== RECORDS FOR THE TASK ==
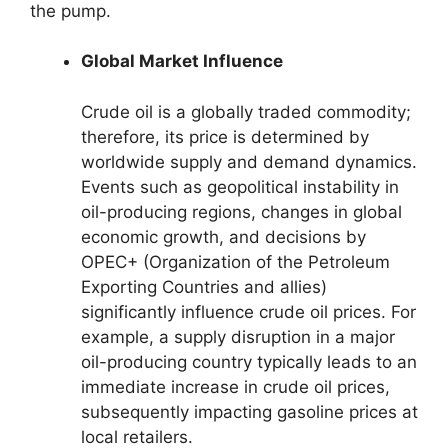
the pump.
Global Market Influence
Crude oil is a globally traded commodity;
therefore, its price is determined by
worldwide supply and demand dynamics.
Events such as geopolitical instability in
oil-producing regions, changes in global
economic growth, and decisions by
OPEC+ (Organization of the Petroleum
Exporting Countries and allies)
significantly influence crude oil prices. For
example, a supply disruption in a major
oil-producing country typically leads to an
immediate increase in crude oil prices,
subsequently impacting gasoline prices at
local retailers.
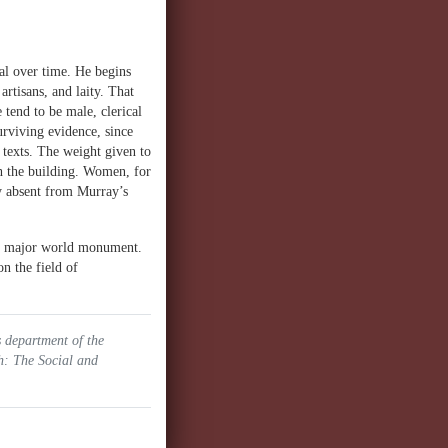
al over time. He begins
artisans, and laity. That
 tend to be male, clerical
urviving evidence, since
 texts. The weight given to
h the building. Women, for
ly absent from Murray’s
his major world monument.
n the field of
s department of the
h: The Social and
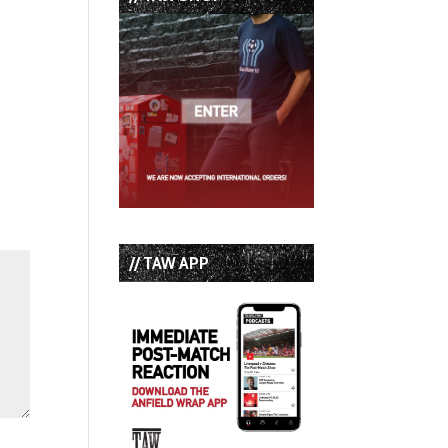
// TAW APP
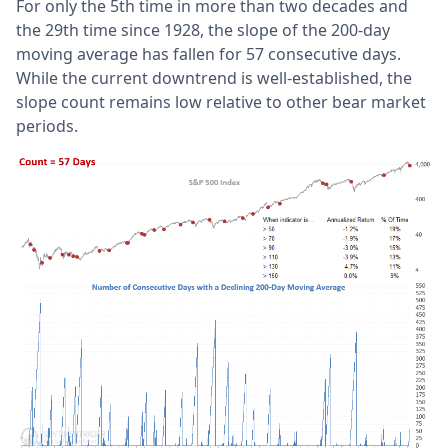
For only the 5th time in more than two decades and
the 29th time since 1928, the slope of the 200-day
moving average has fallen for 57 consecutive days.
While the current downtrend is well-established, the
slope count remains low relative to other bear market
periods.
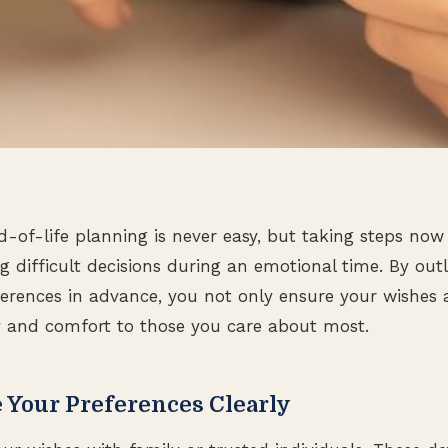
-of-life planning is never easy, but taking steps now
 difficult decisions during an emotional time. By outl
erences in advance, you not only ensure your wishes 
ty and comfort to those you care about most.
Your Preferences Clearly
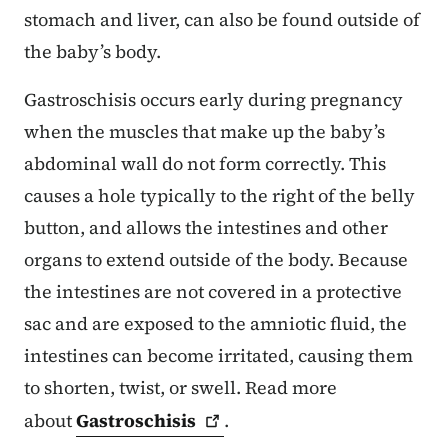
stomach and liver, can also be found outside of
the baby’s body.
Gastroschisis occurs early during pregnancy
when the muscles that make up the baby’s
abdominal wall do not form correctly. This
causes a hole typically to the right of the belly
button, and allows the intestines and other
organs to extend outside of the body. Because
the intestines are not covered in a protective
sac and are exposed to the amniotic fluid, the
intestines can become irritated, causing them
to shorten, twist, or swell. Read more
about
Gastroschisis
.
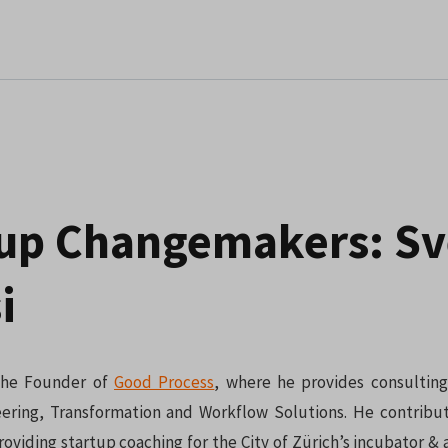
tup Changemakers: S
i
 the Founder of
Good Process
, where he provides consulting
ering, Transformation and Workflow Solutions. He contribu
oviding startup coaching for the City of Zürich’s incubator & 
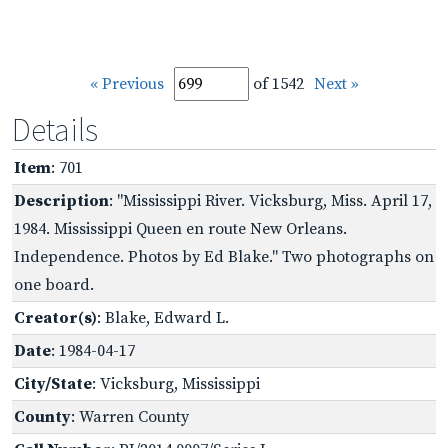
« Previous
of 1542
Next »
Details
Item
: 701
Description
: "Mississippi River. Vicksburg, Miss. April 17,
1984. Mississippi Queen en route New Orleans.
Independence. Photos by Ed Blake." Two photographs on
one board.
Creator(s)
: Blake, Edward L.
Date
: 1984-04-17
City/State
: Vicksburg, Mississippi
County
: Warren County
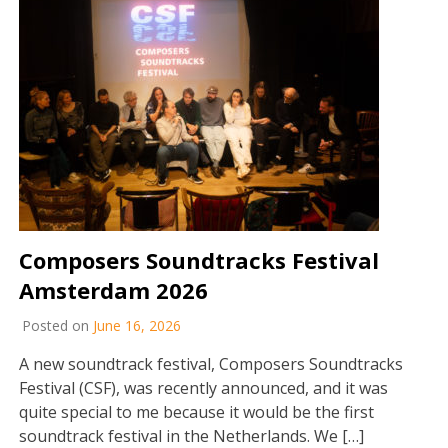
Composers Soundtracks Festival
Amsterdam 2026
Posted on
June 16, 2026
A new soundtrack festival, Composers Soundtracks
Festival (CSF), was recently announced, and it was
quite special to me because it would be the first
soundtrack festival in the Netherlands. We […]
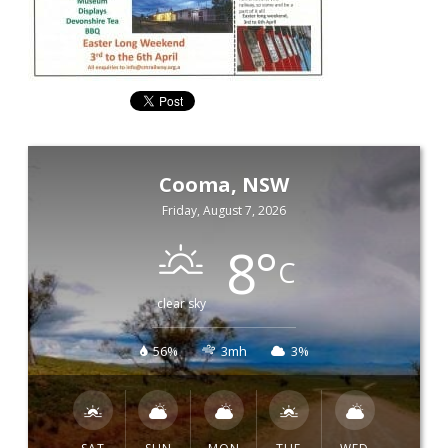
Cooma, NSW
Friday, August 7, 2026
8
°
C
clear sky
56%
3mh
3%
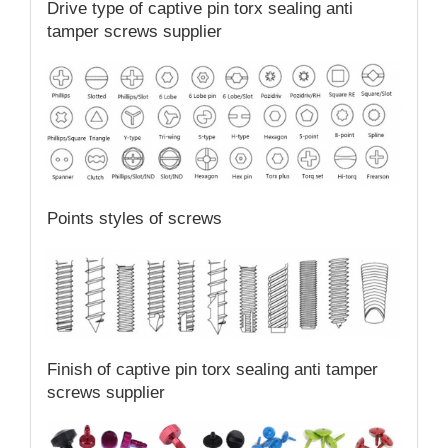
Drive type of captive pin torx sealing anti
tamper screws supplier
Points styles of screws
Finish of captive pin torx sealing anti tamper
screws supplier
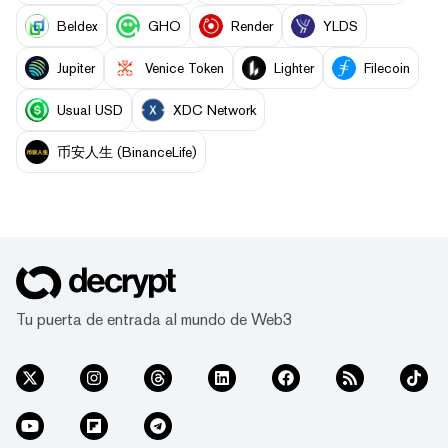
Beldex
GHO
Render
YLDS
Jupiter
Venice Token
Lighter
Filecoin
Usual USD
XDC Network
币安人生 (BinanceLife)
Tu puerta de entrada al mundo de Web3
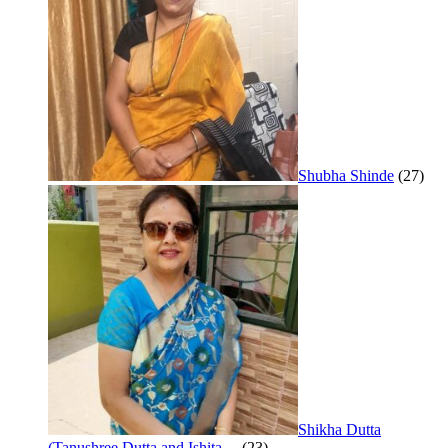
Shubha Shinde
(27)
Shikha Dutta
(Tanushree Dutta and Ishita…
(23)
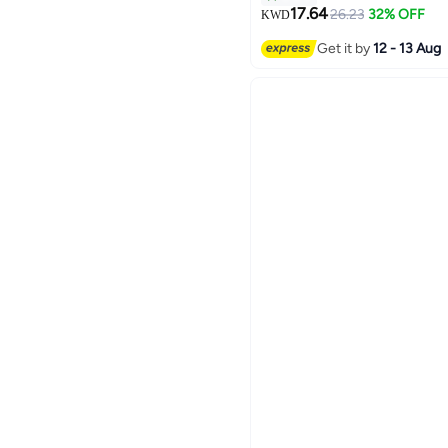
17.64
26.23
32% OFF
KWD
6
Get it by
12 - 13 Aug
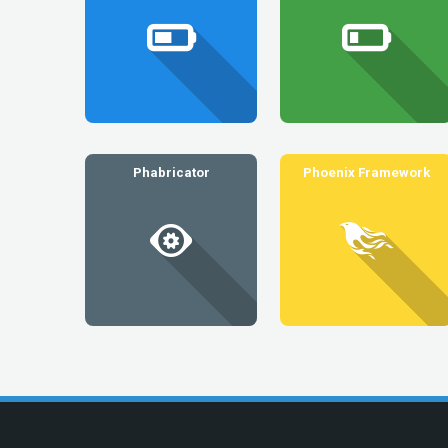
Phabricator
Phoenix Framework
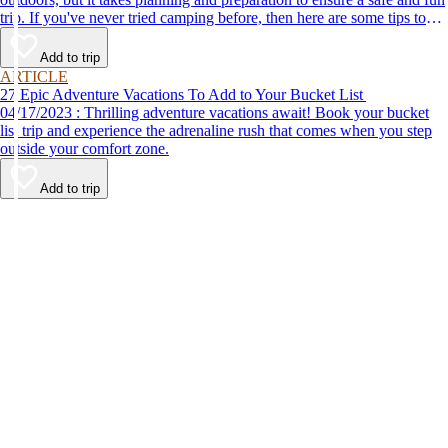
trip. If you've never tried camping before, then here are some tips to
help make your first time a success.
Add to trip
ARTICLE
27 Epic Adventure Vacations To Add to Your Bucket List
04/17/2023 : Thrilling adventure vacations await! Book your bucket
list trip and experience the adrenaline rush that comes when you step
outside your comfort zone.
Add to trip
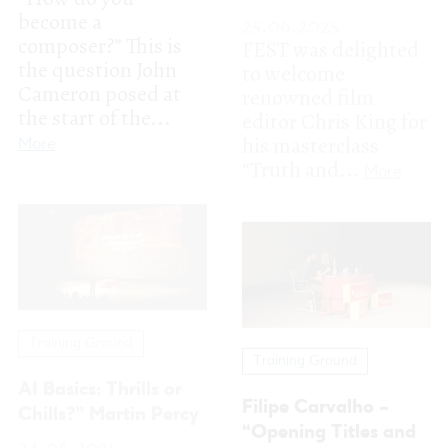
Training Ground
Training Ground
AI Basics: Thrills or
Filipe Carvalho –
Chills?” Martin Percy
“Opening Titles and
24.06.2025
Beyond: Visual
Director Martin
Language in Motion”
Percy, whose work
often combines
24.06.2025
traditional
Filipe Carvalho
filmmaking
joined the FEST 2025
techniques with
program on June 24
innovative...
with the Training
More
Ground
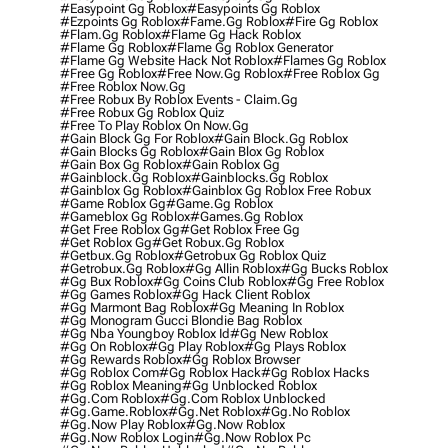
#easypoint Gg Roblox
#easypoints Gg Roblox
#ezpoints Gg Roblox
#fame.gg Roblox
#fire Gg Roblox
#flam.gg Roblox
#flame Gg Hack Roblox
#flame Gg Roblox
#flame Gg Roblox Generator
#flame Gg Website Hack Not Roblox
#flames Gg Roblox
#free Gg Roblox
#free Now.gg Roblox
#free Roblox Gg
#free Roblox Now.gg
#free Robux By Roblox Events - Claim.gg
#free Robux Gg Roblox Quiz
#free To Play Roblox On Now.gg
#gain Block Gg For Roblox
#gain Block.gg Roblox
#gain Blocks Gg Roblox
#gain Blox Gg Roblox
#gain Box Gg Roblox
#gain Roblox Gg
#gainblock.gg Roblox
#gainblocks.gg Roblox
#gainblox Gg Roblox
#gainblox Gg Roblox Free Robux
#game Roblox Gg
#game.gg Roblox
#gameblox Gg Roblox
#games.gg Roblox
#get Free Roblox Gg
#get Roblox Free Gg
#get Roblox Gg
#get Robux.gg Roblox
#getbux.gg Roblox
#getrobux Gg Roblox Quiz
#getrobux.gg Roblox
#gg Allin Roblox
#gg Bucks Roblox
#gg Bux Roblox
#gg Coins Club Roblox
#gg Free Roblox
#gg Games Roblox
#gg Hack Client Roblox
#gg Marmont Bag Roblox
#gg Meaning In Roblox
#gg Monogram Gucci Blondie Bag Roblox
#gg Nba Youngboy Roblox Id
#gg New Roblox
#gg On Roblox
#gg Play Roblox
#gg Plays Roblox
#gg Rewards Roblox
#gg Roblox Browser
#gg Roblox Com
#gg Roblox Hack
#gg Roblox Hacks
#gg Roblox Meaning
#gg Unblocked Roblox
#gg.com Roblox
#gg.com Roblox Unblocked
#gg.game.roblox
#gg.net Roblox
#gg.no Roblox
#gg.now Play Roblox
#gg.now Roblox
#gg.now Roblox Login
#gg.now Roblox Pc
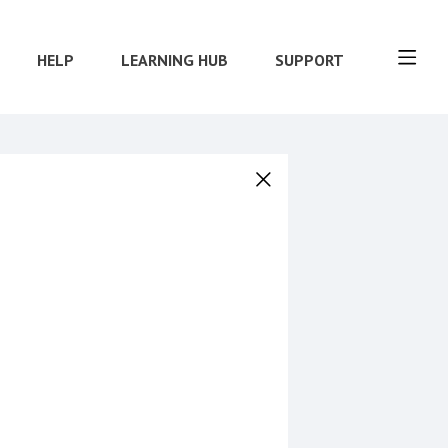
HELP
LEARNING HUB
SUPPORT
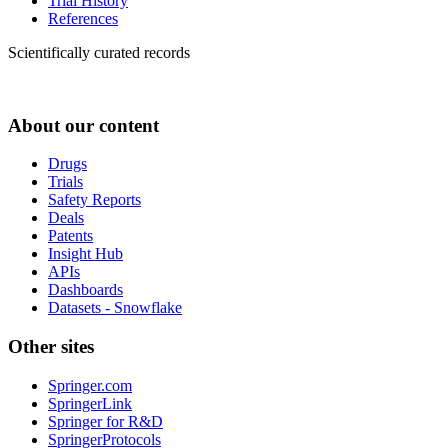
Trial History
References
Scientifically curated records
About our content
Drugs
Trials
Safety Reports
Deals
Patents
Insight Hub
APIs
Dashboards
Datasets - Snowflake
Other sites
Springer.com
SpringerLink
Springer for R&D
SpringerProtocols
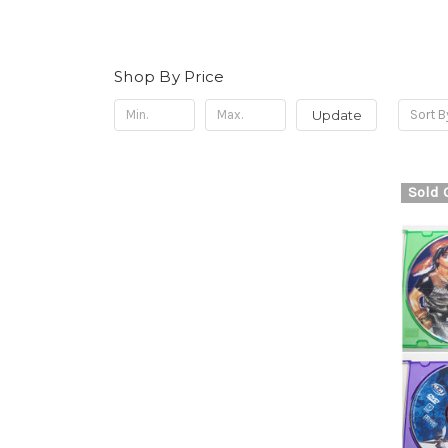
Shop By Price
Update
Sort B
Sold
===
HOW TO COMPLETE THIS TASK
Output an exact copy of the material, with the pictures removed.

SOLUTION TO THIS EXERCISE
the pump.
Global Market Influence
Crude oil is a globally traded commodity;
therefore, its price is determined by
worldwide supply and demand dynamics.
Events such as geopolitical instability in
oil-producing regions, changes in global
economic growth, and decisions by
OPEC+ (Organization of the Petroleum
Exporting Countries and allies)
significantly influence crude oil prices. For
example, a supply disruption in a major
oil-producing country typically leads to an
immediate increase in crude oil prices,
subsequently impacting gasoline prices at
local retailers.
al over time. He begins
artisans, and laity. That
 tend to be male, clerical
urviving evidence, since
 texts. The weight given to
h the building. Women, for
ly absent from Murray’s
his major world monument.
n the field of
s department of the
h: The Social and
// TAW APP
For only the 5th time in more than two decades and
the 29th time since 1928, the slope of the 200-day
moving average has fallen for 57 consecutive days.
While the current downtrend is well-established, the
slope count remains low relative to other bear market
periods.
-of-life planning is never easy, but taking steps now
 difficult decisions during an emotional time. By outl
erences in advance, you not only ensure your wishes 
ty and comfort to those you care about most.
Your Preferences Clearly
stomach and liver, can also be found outside of
the baby’s body.
Gastroschisis occurs early during pregnancy
when the muscles that make up the baby’s
abdominal wall do not form correctly. This
causes a hole typically to the right of the belly
button, and allows the intestines and other
organs to extend outside of the body. Because
the intestines are not covered in a protective
sac and are exposed to the amniotic fluid, the
intestines can become irritated, causing them
to shorten, twist, or swell. Read more
about
Gastroschisis
.
tup Changemakers: S
i
 the Founder of
Good Process
, where he provides consulting
ering, Transformation and Workflow Solutions. He contribu
oviding startup coaching for the City of Zürich’s incubator & 
« Previous
of 1542
Next »
Details
Item
: 701
Description
: "Mississippi River. Vicksburg, Miss. April 17,
1984. Mississippi Queen en route New Orleans.
Independence. Photos by Ed Blake." Two photographs on
one board.
Creator(s)
: Blake, Edward L.
Date
: 1984-04-17
City/State
: Vicksburg, Mississippi
County
: Warren County
Composers Soundtracks Festival
Amsterdam 2026
Posted on
June 16, 2026
A new soundtrack festival, Composers Soundtracks
Festival (CSF), was recently announced, and it was
quite special to me because it would be the first
soundtrack festival in the Netherlands. We […]
Cooma, NSW
Friday, August 7, 2026
8
°
C
clear sky
56%
3mh
3%
Drive type of captive pin torx sealing anti
tamper screws supplier
Points styles of screws
Finish of captive pin torx sealing anti tamper
screws supplier
Beldex
GHO
Render
YLDS
Jupiter
Venice Token
Lighter
Filecoin
Usual USD
XDC Network
币安人生 (BinanceLife)
Tu puerta de entrada al mundo de Web3
Shubha Shinde
(27)
Shikha Dutta
(Tanushree Dutta and Ishita…
(23)
17.64
26.23
32% OFF
KWD
6
Get it by
12 - 13 Aug
Phabricator
Phoenix Framework
trip. If you've never tried camping before, then here are some tips to
help make your first time a success.
Add to trip
ARTICLE
27 Epic Adventure Vacations To Add to Your Bucket List
04/17/2023 : Thrilling adventure vacations await! Book your bucket
list trip and experience the adrenaline rush that comes when you step
outside your comfort zone.
Add to trip
Training Ground
Training Ground
AI Basics: Thrills or
Filipe Carvalho –
Chills?” Martin Percy
“Opening Titles and
24.06.2025
Beyond: Visual
Director Martin
Language in Motion”
Percy, whose work
often combines
24.06.2025
traditional
Filipe Carvalho
filmmaking
joined the FEST 2025
techniques with
program on June 24
innovative...
with the Training
More
Ground
#easypoint Gg Roblox
#easypoints Gg Roblox
#ezpoints Gg Roblox
#fame.gg Roblox
#fire Gg Roblox
#flam.gg Roblox
#flame Gg Hack Roblox
#flame Gg Roblox
#flame Gg Roblox Generator
#flame Gg Website Hack Not Roblox
#flames Gg Roblox
#free Gg Roblox
#free Now.gg Roblox
#free Roblox Gg
#free Roblox Now.gg
#free Robux By Roblox Events - Claim.gg
#free Robux Gg Roblox Quiz
#free To Play Roblox On Now.gg
#gain Block Gg For Roblox
#gain Block.gg Roblox
#gain Blocks Gg Roblox
#gain Blox Gg Roblox
#gain Box Gg Roblox
#gain Roblox Gg
#gainblock.gg Roblox
#gainblocks.gg Roblox
#gainblox Gg Roblox
#gainblox Gg Roblox Free Robux
#game Roblox Gg
#game.gg Roblox
#gameblox Gg Roblox
#games.gg Roblox
#get Free Roblox Gg
#get Roblox Free Gg
#get Roblox Gg
#get Robux.gg Roblox
#getbux.gg Roblox
#getrobux Gg Roblox Quiz
#getrobux.gg Roblox
#gg Allin Roblox
#gg Bucks Roblox
#gg Bux Roblox
#gg Coins Club Roblox
#gg Free Roblox
#gg Games Roblox
#gg Hack Client Roblox
#gg Marmont Bag Roblox
#gg Meaning In Roblox
#gg Monogram Gucci Blondie Bag Roblox
#gg Nba Youngboy Roblox Id
#gg New Roblox
#gg On Roblox
#gg Play Roblox
#gg Plays Roblox
#gg Rewards Roblox
#gg Roblox Browser
#gg Roblox Com
#gg Roblox Hack
#gg Roblox Hacks
#gg Roblox Meaning
#gg Unblocked Roblox
#gg.com Roblox
#gg.com Roblox Unblocked
#gg.game.roblox
#gg.net Roblox
#gg.no Roblox
#gg.now Play Roblox
#gg.now Roblox
#gg.now Roblox Login
#gg.now Roblox Pc
HELP
LEARNING HUB
SUPPORT
Trial History
References
Scientifically curated records
About our content
Drugs
Trials
Safety Reports
Deals
Patents
Insight Hub
APIs
Dashboards
Datasets - Snowflake
Other sites
Springer.com
SpringerLink
Springer for R&D
SpringerProtocols
Shop By Price
Update
Sort B
Sold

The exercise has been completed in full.